Roger was not as bad as I was, but … Anyway, I got it into my head that he should insist on Christopher coming home for Christmas and, bless his heart, he agreed to drive me up to the cottage to fetch him …’ Georgina was staring, round-eyed. ‘I know, Georgie! It was madness – but actually rather fun at that stage … We had to use the truck, of course, and there was floodwater in the lanes and the forest track was half washed away! We got as far as the fallen tree, decided to walk the last bit and then saw the bike! I knew at once that it was Lionel’s. Your scarf was hanging out of the pannier, so I was certain you were there! Poor Roger … I insisted that we shouldn’t intrude on Christopher’s privacy or some such nonsense and dragged him away!

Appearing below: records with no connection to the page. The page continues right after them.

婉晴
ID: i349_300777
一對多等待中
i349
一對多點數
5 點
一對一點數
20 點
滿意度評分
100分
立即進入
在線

He must have thought I was insane!’ Georgina was looking slightly more serious now.
‘You mean … Mr Bayliss didn’t know I was there?’

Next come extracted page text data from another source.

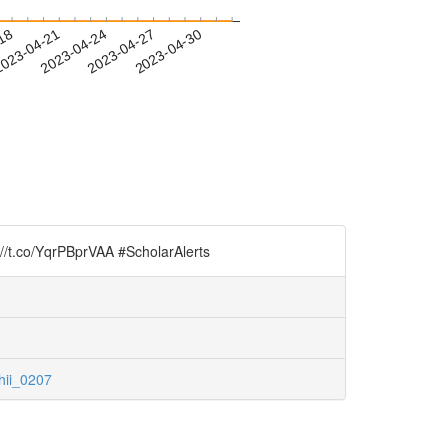
-18
023-04-21
2023-04-24
2023-04-27
2023-04-30
BprVAA #ScholarAlerts
hii_0207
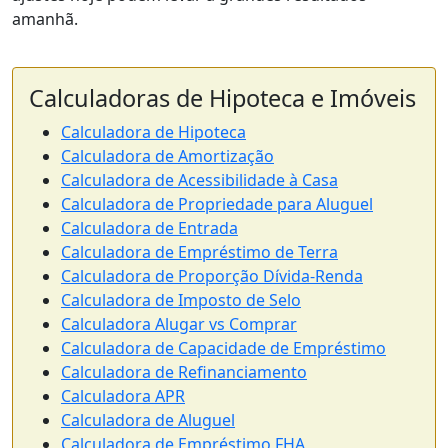
amanhã.
Calculadoras de Hipoteca e Imóveis
Calculadora de Hipoteca
Calculadora de Amortização
Calculadora de Acessibilidade à Casa
Calculadora de Propriedade para Aluguel
Calculadora de Entrada
Calculadora de Empréstimo de Terra
Calculadora de Proporção Dívida-Renda
Calculadora de Imposto de Selo
Calculadora Alugar vs Comprar
Calculadora de Capacidade de Empréstimo
Calculadora de Refinanciamento
Calculadora APR
Calculadora de Aluguel
Calculadora de Empréstimo FHA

‘No! And he still doesn’t!’ Alice hesitated. ‘You see, I don’t know how Roger stands on moral issues. My own views have been, shall we say, broadened by some of the things you girls have got up to since I’ve been warden – but Roger’s … You have to remember, Georgie, that Queen Victoria was still on the throne when he was born and if you and Christopher … what I mean is … how would he react to the fact that his prospective daughter-in-law was … what do they call it …?’
‘Sleeping with his son is what they call it, Alice!’ The warden had suggested to Georgina, some months previously, that she might like to use her Christian name,
but the ‘Mrs Todd’ habit, once established, had proved hard to shake and it was only now, perhaps because their relationship seemed to have subtly altered, that ‘Alice’ came easily to her. ‘Yes,’ she continued blithely, ‘we are sleeping together. We are lovers – and we are incredibly happy! I suppose it’s odd, how we took so long to sort ourselves out, but he was rather horrid when I first met him, you know.’
‘He was ill, Georgie!’
‘Yes, he was ill. But then he got all fragile and clingy and I was such a brute to him!’
‘My dear girl, you were never a brute! You couldn’t have been expected to know what was going on in his poor head! He didn’t even know himself!’
‘But then there was Fitzie!’ Georgina murmured, guiltily. ‘What was all that about?’
‘Squadron Leader Fitzsimmonds was an attractive man who offered you a light-hearted flirtation at a time when that was exactly what you needed.’
‘It went a little further than that, Alice!’
‘But … not …?’
‘No. Not!’ Georgina confirmed. Then she was laughing again.
‘What’s funny?’ Alice demanded, half seriously.
‘You are! One moment you’re all “modern woman” condoning fornication! Oh, yes you were! And the next you’re sighing with relief because I didn’t misbehave with poor Fitzie … who just got married, by the way! To my
flying friend Lucinda! So now they’re off somewhere, looping the loop together. So sweet!’
‘Good heavens, Georgie! The way people talk these days! The things they do!’
‘It’s the war,’ Georgina said, suddenly serious. ‘It’s driven us all out of our minds.’
They sat for a while in silence, Georgina picturing the handsome Canadian flier with whom she had come close to having a serious affair, and how she had understood, quite suddenly, one morning when she was ferrying a Mosquito cross-country, from the RAF storage unit at Little Rissington to the airfield at Filton, that it was Christopher Bayliss who mattered most to her, and not only most, but hugely.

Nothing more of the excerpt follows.